Your instructions: Output all records precisely as written.

[Dataset entries]
....

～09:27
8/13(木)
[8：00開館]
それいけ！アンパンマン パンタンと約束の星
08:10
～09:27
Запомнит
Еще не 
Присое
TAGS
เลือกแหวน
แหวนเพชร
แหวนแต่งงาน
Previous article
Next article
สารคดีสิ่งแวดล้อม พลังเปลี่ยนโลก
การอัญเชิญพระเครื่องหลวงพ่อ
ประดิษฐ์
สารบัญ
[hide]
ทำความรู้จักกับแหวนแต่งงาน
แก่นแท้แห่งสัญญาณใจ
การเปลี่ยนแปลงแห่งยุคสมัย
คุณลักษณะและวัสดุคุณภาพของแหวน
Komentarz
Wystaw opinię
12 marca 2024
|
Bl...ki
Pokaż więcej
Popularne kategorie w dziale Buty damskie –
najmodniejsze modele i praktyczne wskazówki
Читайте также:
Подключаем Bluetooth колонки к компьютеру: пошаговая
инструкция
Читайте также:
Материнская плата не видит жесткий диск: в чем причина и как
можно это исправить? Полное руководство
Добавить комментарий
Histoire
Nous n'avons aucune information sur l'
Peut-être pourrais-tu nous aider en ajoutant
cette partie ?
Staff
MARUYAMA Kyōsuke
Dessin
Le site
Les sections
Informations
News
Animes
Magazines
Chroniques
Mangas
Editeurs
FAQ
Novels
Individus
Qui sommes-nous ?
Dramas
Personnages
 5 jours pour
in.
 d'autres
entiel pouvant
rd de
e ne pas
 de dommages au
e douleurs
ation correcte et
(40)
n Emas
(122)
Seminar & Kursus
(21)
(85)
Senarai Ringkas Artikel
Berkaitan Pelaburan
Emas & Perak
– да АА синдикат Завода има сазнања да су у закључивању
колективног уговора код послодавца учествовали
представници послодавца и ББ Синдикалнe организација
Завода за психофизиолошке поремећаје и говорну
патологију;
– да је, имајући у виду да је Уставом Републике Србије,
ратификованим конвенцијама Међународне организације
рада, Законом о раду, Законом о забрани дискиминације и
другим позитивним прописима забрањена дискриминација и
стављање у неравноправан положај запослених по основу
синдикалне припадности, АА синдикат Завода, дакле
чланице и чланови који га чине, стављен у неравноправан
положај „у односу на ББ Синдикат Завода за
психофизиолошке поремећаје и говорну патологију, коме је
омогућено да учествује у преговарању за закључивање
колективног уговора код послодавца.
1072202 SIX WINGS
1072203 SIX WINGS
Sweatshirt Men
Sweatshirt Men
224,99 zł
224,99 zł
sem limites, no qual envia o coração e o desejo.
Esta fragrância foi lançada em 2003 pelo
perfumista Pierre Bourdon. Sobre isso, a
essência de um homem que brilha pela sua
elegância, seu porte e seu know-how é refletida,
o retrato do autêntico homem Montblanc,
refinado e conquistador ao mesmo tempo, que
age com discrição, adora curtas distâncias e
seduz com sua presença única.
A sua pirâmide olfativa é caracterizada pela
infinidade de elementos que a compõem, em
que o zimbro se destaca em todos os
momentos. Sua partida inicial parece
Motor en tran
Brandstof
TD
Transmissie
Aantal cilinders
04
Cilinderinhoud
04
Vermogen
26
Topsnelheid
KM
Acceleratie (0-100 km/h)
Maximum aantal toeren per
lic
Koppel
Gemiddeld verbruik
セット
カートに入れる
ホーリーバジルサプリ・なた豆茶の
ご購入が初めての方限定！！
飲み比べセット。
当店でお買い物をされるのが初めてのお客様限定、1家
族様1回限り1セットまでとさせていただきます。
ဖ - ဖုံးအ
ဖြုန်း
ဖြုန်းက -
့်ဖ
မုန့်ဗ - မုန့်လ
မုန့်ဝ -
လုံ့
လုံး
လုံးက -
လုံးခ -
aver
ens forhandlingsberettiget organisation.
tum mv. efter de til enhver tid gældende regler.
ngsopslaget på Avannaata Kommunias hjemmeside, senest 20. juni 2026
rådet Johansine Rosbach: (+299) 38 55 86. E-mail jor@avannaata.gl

....

Result of this exercise:
～09:27
8/13(木)
[8：00開館]
それいけ！アンパンマン パンタンと約束の星
08:10
～09:27
Запомнит
Еще не 
Присое
TAGS
เลือกแหวน
แหวนเพชร
แหวนแต่งงาน
Previous article
Next article
สารคดีสิ่งแวดล้อม พลังเปลี่ยนโลก
การอัญเชิญพระเครื่องหลวงพ่อ
ประดิษฐ์
สารบัญ
[hide]
ทำความรู้จักกับแหวนแต่งงาน
แก่นแท้แห่งสัญญาณใจ
การเปลี่ยนแปลงแห่งยุคสมัย
คุณลักษณะและวัสดุคุณภาพของแหวน
Komentarz
Wystaw opinię
12 marca 2024
|
Bl...ki
Pokaż więcej
Popularne kategorie w dziale Buty damskie –
najmodniejsze modele i praktyczne wskazówki
Читайте также:
Подключаем Bluetooth колонки к компьютеру: пошаговая
инструкция
Читайте также:
Материнская плата не видит жесткий диск: в чем причина и как
можно это исправить? Полное руководство
Добавить комментарий
Histoire
Nous n'avons aucune information sur l'
Peut-être pourrais-tu nous aider en ajoutant
cette partie ?
Staff
MARUYAMA Kyōsuke
Dessin
Le site
Les sections
Informations
News
Animes
Magazines
Chroniques
Mangas
Editeurs
FAQ
Novels
Individus
Qui sommes-nous ?
Dramas
Personnages
 5 jours pour
in.
 d'autres
entiel pouvant
rd de
e ne pas
 de dommages au
e douleurs
ation correcte et
(40)
n Emas
(122)
Seminar & Kursus
(21)
(85)
Senarai Ringkas Artikel
Berkaitan Pelaburan
Emas & Perak
– да АА синдикат Завода има сазнања да су у закључивању
колективног уговора код послодавца учествовали
представници послодавца и ББ Синдикалнe организација
Завода за психофизиолошке поремећаје и говорну
патологију;
– да је, имајући у виду да је Уставом Републике Србије,
ратификованим конвенцијама Међународне организације
рада, Законом о раду, Законом о забрани дискиминације и
другим позитивним прописима забрањена дискриминација и
стављање у неравноправан положај запослених по основу
синдикалне припадности, АА синдикат Завода, дакле
чланице и чланови који га чине, стављен у неравноправан
положај „у односу на ББ Синдикат Завода за
психофизиолошке поремећаје и говорну патологију, коме је
омогућено да учествује у преговарању за закључивање
колективног уговора код послодавца.
1072202 SIX WINGS
1072203 SIX WINGS
Sweatshirt Men
Sweatshirt Men
224,99 zł
224,99 zł
sem limites, no qual envia o coração e o desejo.
Esta fragrância foi lançada em 2003 pelo
perfumista Pierre Bourdon. Sobre isso, a
essência de um homem que brilha pela sua
elegância, seu porte e seu know-how é refletida,
o retrato do autêntico homem Montblanc,
refinado e conquistador ao mesmo tempo, que
age com discrição, adora curtas distâncias e
seduz com sua presença única.
A sua pirâmide olfativa é caracterizada pela
infinidade de elementos que a compõem, em
que o zimbro se destaca em todos os
momentos. Sua partida inicial parece
Motor en tran
Brandstof
TD
Transmissie
Aantal cilinders
04
Cilinderinhoud
04
Vermogen
26
Topsnelheid
KM
Acceleratie (0-100 km/h)
Maximum aantal toeren per
lic
Koppel
Gemiddeld verbruik
セット
カートに入れる
ホーリーバジルサプリ・なた豆茶の
ご購入が初めての方限定！！
飲み比べセット。
当店でお買い物をされるのが初めてのお客様限定、1家
族様1回限り1セットまでとさせていただきます。
ဖ - ဖုံးအ
ဖြုန်း
ဖြုန်းက -
့်ဖ
မုန့်ဗ - မုန့်လ
မုန့်ဝ -
လုံ့
လုံး
လုံးက -
လုံးခ -
aver
ens forhandlingsberettiget organisation.
tum mv. efter de til enhver tid gældende regler.
ngsopslaget på Avannaata Kommunias hjemmeside, senest 20. juni 2026
rådet Johansine Rosbach: (+299) 38 55 86. E-mail jor@avannaata.gl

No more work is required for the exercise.